Film cutting knife in closed position - waiting to nick an unwary finger
Knife being pulled across the film plane
The back of the camera can be removed by pulling
out the pin
A key to the versatility of the Exakta system was the ability to change viewfinders and focusing screens. The reflex finder could be changed for a pentaprism very quickly (more quickly in the IIb than the IIa, the latter having a catch on the front of the camera). I had the version with the pentaprism and fresnel lens with split-image rangefinder. Some writers have questioned the accuracy and ease of use of the split-image rangefinder but I had no problems in using that screen.

Varex IIa. Release catch for the viewing system - not present on the IIb

Initially, I thought the bayonet lens mounting system fine. However, when I used the extension tubes and a heavy lens on the front I noticed a pronounced droop. When I asked my colleagues if they too could see the droop, one thought it resembled Concorde’s nose (then of major interest in British newspapers) while others thought I had taken it to the pub too often. Somewhere or everywhere in the bayonet connexions the tolerances were too great.

I had one of the later model Pancolar  50 mm f/2 lenses; this had the automatic depth of field indicators and the zebra markings across to the focusing scale. I found it, when new, to be a sharp lens of moderate contrast (compared with modern lenses). 
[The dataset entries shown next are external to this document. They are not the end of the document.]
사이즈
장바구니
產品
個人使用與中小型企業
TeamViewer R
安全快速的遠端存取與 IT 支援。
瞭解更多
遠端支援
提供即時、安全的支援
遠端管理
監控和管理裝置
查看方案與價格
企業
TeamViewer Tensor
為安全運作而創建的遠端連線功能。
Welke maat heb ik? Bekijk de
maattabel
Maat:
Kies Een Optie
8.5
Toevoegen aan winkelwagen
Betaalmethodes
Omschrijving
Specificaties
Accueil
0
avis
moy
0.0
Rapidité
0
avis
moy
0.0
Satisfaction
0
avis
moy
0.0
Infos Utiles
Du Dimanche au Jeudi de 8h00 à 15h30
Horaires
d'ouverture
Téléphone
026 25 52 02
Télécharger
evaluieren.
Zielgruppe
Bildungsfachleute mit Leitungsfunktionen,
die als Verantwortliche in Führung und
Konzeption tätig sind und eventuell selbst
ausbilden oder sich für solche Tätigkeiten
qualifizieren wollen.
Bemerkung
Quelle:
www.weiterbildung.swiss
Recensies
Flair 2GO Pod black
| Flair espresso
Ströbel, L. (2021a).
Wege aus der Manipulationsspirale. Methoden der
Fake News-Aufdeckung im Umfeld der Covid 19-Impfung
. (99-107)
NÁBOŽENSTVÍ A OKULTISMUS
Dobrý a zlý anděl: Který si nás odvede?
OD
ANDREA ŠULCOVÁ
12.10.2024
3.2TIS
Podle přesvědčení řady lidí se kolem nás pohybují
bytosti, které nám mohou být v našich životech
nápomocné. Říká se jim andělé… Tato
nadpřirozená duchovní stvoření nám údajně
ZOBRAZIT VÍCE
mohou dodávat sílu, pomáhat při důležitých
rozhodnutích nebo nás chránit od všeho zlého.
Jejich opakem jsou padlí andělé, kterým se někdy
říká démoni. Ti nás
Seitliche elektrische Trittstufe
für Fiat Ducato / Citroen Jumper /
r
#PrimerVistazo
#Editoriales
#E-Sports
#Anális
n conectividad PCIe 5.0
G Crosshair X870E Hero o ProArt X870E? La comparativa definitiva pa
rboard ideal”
Early 50mm f/2 Carl Zeiss Jena Pancolar with
conventional depth-of-field scale
Later 50mm f/2 Pancolar with automatic depth-of-field indicators
changing position as the aperture is changed

By the mid-1960s there is now no doubt that Ihagee, like the rest of the German camera industry, east or west, was losing its way. Japanese camera manufactuerers were overtaking them rapidly and I soon realised that I had actually made the wrong choice. For the same money (prices in Hong Kong were one-third of those in U.K. at the time), I could have bought a Pentax SV with its huge range of accessories (and internal linkage) or a Nikkormat. They were the future; Exakta was the past.